La réponse immunitaire Th17

Les lymphocytes T CD4+ auxiliaires sont des médiateurs importants dans le fonctionnement du système immunitaire complet. Ces lymphocytes vont coordonner l’expansion et la régulation des lymphocytes T CD8+ cytotoxiques, faciliter les réponses des lymphocytes B mémoires, recruter et moduler de multiples composants du système immunitaire inné. L'activation et la polarisation des lymphocytes T CD4+ naïfs avec l’antigène varient en fonction du site anatomique, du type d’antigène, de l’environnement cytokinique et des molécules de co- stimulation.
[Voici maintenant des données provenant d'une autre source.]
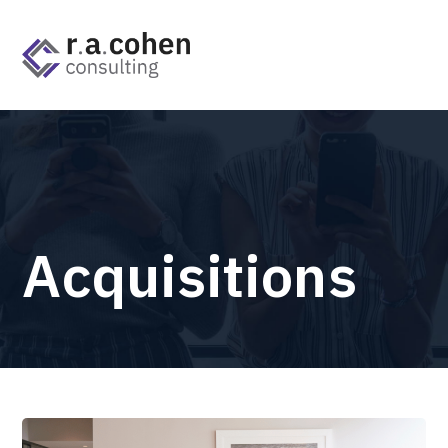
Acquisitions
Ces variations entraînent la différenciation cellulaire des lymphocytes T auxiliaires en des effecteurs spécifiques de l’antigène avec des caractéristiques fonctionnelles distinctes appelées « état de polarisation ». En 1989, Mosmann et Coffman ont ainsi établi deux types de polarisation : les polarisations Th1 et Th2 (Mosmann et al., 1989) puis d'autres types TH9, Th17, Th22 ou Treg ont été identifiés. De nombreuses études ont été menées par la suite, permettant d’établir que les cellules T se différenciaient de manière indépendante en chaque lignée et que ces lymphocytes différents présentaient des signatures d’expression génique propres. C’est en 2006 qu’une troisième lignée de lymphocytes, produisant l’interleukine (IL-) 17 a été proposée (Dong et al., 2006).